→ Exercise
Beginning at the top of the listing, repeat each line exactly until the line with "гидравлической технологии. В том же документе" has been repeated too.

→ Input data

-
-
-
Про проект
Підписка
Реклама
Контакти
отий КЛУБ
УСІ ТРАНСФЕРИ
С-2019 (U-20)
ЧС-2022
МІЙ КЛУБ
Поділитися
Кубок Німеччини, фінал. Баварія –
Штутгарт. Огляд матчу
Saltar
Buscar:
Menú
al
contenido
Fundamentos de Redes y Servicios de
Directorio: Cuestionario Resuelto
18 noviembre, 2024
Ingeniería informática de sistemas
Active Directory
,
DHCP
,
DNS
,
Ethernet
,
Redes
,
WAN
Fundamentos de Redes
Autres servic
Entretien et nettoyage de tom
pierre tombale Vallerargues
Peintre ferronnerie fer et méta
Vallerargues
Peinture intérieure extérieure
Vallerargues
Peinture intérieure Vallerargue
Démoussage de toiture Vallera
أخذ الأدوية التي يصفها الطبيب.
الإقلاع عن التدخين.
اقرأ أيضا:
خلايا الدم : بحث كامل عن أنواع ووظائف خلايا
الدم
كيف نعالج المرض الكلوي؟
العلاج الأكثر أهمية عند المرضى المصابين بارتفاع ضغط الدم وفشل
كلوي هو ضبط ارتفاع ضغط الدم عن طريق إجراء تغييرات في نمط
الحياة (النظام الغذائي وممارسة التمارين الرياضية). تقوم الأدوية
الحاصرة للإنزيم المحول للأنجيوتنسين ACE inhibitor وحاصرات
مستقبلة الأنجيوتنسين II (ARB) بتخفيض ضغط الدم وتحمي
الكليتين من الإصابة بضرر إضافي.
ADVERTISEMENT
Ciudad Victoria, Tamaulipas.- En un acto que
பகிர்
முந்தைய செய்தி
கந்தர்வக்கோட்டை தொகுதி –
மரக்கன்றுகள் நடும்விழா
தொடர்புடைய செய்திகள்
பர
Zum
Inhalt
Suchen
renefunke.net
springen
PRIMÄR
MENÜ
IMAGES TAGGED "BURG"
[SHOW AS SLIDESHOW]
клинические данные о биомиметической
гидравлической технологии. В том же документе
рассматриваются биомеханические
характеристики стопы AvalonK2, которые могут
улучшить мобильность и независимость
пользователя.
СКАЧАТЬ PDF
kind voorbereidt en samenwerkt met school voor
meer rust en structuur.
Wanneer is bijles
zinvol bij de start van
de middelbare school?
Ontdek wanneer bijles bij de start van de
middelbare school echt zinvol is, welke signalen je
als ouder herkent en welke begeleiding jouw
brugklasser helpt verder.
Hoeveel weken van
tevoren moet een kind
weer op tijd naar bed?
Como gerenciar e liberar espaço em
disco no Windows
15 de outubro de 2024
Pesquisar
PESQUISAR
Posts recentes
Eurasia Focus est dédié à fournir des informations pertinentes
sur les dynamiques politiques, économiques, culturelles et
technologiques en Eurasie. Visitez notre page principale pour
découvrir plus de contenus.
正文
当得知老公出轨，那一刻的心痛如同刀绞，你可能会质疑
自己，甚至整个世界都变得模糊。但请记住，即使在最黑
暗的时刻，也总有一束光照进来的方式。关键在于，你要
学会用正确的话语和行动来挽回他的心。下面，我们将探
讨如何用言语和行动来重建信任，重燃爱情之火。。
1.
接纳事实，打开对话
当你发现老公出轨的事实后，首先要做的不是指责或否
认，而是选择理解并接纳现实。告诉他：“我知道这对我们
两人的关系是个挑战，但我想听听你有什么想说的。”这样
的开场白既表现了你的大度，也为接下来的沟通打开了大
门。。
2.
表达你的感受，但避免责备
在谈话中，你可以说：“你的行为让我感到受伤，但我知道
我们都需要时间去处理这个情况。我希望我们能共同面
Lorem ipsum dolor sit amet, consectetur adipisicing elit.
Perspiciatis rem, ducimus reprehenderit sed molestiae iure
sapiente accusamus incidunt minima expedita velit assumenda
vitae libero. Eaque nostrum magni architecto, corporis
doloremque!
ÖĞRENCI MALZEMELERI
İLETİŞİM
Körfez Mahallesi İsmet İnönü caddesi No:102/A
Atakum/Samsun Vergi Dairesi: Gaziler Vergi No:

→ Task result
-
-
-
Про проект
Підписка
Реклама
Контакти
отий КЛУБ
УСІ ТРАНСФЕРИ
С-2019 (U-20)
ЧС-2022
МІЙ КЛУБ
Поділитися
Кубок Німеччини, фінал. Баварія –
Штутгарт. Огляд матчу
Saltar
Buscar:
Menú
al
contenido
Fundamentos de Redes y Servicios de
Directorio: Cuestionario Resuelto
18 noviembre, 2024
Ingeniería informática de sistemas
Active Directory
,
DHCP
,
DNS
,
Ethernet
,
Redes
,
WAN
Fundamentos de Redes
Autres servic
Entretien et nettoyage de tom
pierre tombale Vallerargues
Peintre ferronnerie fer et méta
Vallerargues
Peinture intérieure extérieure
Vallerargues
Peinture intérieure Vallerargue
Démoussage de toiture Vallera
أخذ الأدوية التي يصفها الطبيب.
الإقلاع عن التدخين.
اقرأ أيضا:
خلايا الدم : بحث كامل عن أنواع ووظائف خلايا
الدم
كيف نعالج المرض الكلوي؟
العلاج الأكثر أهمية عند المرضى المصابين بارتفاع ضغط الدم وفشل
كلوي هو ضبط ارتفاع ضغط الدم عن طريق إجراء تغييرات في نمط
الحياة (النظام الغذائي وممارسة التمارين الرياضية). تقوم الأدوية
الحاصرة للإنزيم المحول للأنجيوتنسين ACE inhibitor وحاصرات
مستقبلة الأنجيوتنسين II (ARB) بتخفيض ضغط الدم وتحمي
الكليتين من الإصابة بضرر إضافي.
ADVERTISEMENT
Ciudad Victoria, Tamaulipas.- En un acto que
பகிர்
முந்தைய செய்தி
கந்தர்வக்கோட்டை தொகுதி –
மரக்கன்றுகள் நடும்விழா
தொடர்புடைய செய்திகள்
பர
Zum
Inhalt
Suchen
renefunke.net
springen
PRIMÄR
MENÜ
IMAGES TAGGED "BURG"
[SHOW AS SLIDESHOW]
клинические данные о биомиметической
гидравлической технологии. В том же документе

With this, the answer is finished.